# Like some input from those w/ ACL tear experience.



## Joewilly (Mar 6, 2011)

Hi all...had our 2 yr old female examined last night by a vet here in NYC whose an orthopedic surgeon. after handling and moving her joints he said she had an acl tear and gave a very enthusiastic sell job for surgery within the next 2 weeks. It seems very expensive, 2,000 plus ( a major hit for me right now).
I was surprised he didn't want to do an x-ray (he's got the equipment). He said it's impossible to determine the extent of the injury until he opens her leg.

At the least..I'm going to bring her to another vet for an opinion.

One of my concerns is...Is surgery necessary..If it's a minor tear....will it heal by itself...will it always pose a danger of a complete tear. ( I've been walking around for many years with a couple of ligament tears, arm and leg, personally). Although, I'm not an athlete and can alter my activities accordingly and she can't. 

Another is, how common is the surgery, how likely are they to screw it up and make her a cripple.

Any experience..info, etc appreciated.


----------



## Kingsgurl (Dec 16, 2011)

I'm sorry to hear this. ACL injuries are pretty common, unfortunately. Yahoo has a great group called Ortho Dogs. Tons of very helpful people and info.

To answer your questions-
X-Rays aren't that useful for determining ligament tears, though depending on your surgical choices, will be used for determining slope and angles. They will use something called Drawer Sign to determine if a tear has occurred. They may do x-rays to see if there is anything else going on. (They test for Drawer by manipulation of the knee joint. If your dog is not sedated for the test, the results are sometimes not accurate. Martin was thought to have partial tears in both knees, but once they went in for the surgery, it was discovered that both knees were fully blown and there was Meniscus damage as well. Tough dogs with strong musculature are harder to tell, lol.

A ligament tear will not heal itself, though surgery is just one option.

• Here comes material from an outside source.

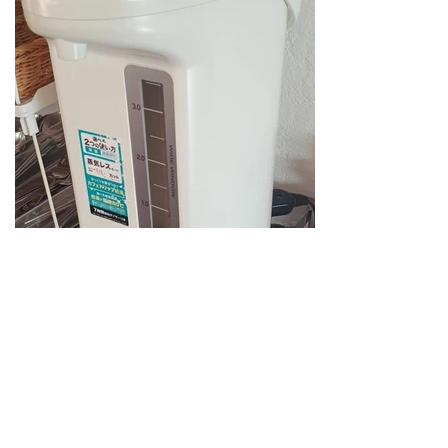
餐厅里总是有锅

There are also several surgical options available. Martin had Bi-Lateral Extra-Capsular (used to be referred to as the Traditional Repair) That surgery isn't much in favor any more, and most surgeons will push either a TPLO (Tibial Plane Leveling Operation) or a TTA. (I'm not very familiar with TTA, as it's newer and wasn't available back then) The TPLO is pretty involved and includes cutting of the bone to change the angles and prevent forward motion of the femur over the tibia and plates.
The Traditional repair basically uses what amounts to high test fishing line threaded through a hole drilled in the bone to stabilize the joint while scar tissue builds up to support it. Non-surgically, you can achieve this through the use of conservative management (restriction of activity initially, then gradual building up by certain exercises. Some people use braces during this) This takes a long time.
Arthritic changes will occur in the knee no matter which route you choose.. Good luck.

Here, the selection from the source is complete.